**THE TASK**: Check every line of the data below for the string "Redmond", and copy the ones that hold it.

**Extracted records**:
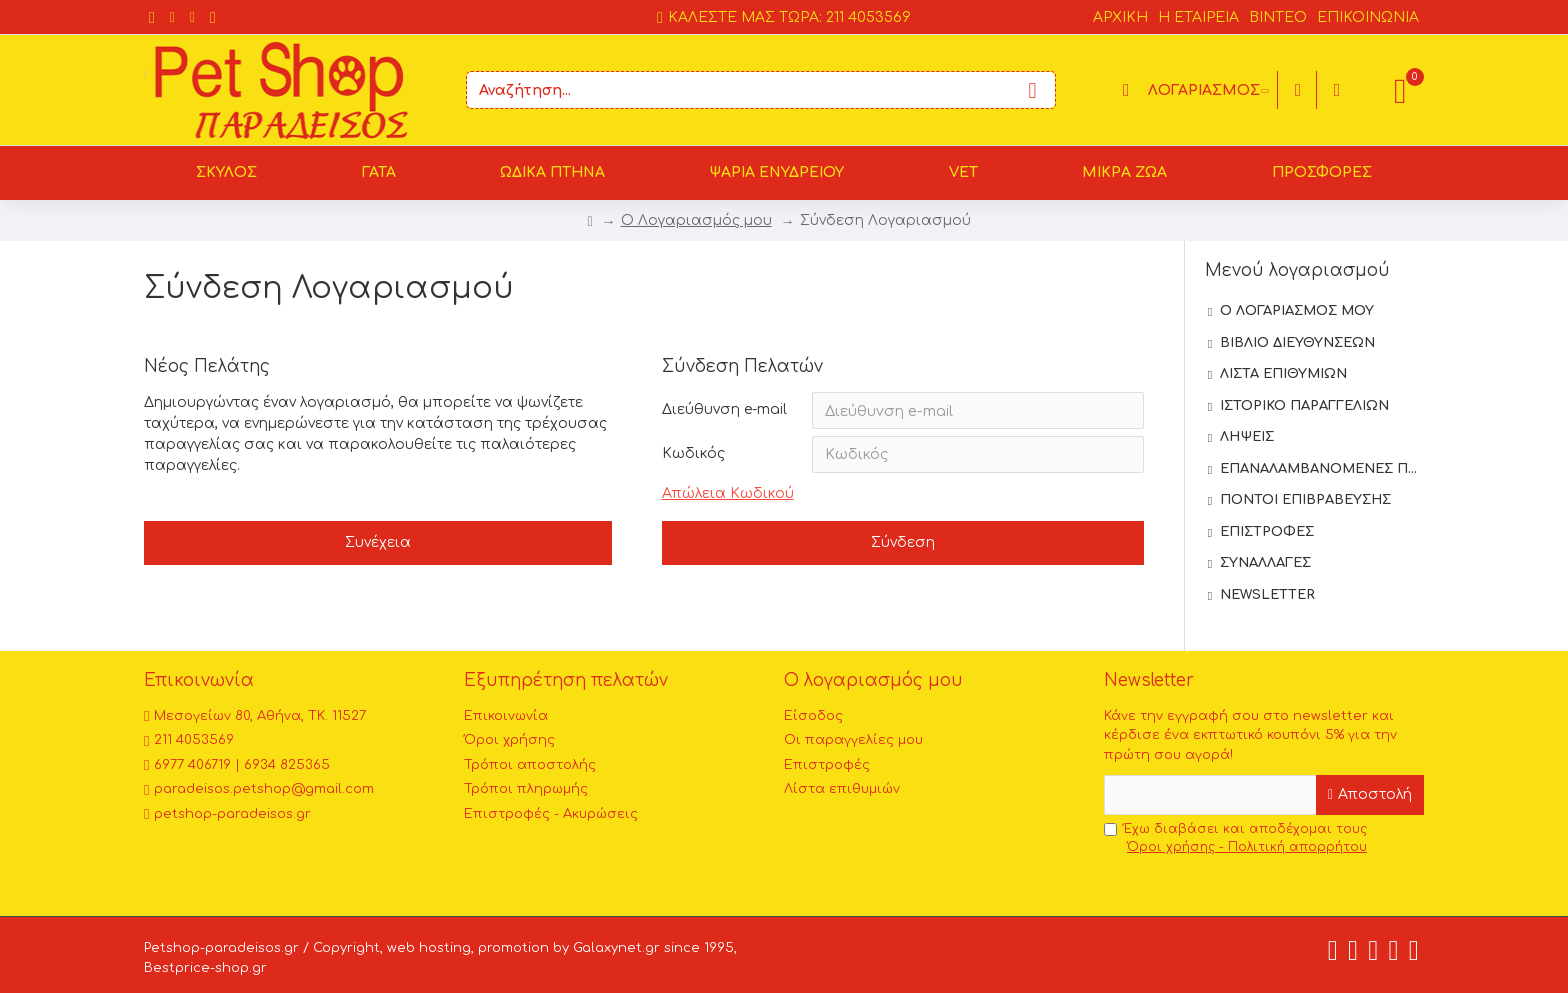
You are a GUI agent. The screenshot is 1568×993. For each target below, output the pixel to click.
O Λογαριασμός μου (696, 220)
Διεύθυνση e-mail (724, 409)
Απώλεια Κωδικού (728, 496)
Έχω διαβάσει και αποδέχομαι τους (1237, 839)
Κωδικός (693, 455)
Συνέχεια (378, 546)
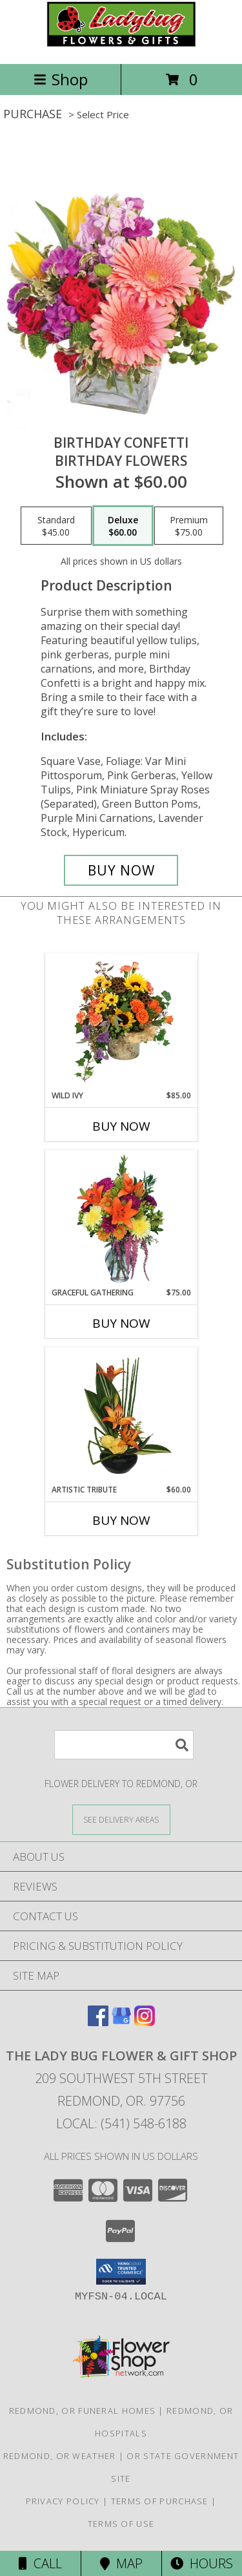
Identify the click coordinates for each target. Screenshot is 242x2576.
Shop (61, 79)
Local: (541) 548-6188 (121, 2123)
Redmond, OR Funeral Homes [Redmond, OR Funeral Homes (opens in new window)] (82, 2410)
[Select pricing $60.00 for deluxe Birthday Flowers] (123, 526)
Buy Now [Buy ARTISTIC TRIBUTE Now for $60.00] (121, 1520)
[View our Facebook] (98, 2022)
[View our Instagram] (144, 2022)
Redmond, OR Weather (59, 2456)
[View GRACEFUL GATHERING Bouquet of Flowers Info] (121, 1218)
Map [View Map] (121, 2563)
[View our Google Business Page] (121, 2022)
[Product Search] (124, 1744)
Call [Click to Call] (40, 2563)
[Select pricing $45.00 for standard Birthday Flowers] (56, 526)
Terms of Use (121, 2523)
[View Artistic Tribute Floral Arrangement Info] (121, 1415)
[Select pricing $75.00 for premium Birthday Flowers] (189, 526)
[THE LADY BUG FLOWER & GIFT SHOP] (121, 45)
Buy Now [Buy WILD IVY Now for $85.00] (121, 1126)
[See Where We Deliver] (121, 1819)
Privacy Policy (63, 2501)
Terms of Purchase (159, 2501)
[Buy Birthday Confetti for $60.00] (121, 870)
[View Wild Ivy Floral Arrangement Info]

**ANSWER**:
Redmond, OR Funeral Homes [Redmond, OR Funeral Homes (opens in new window)] (82, 2410)
Redmond, OR Weather (59, 2456)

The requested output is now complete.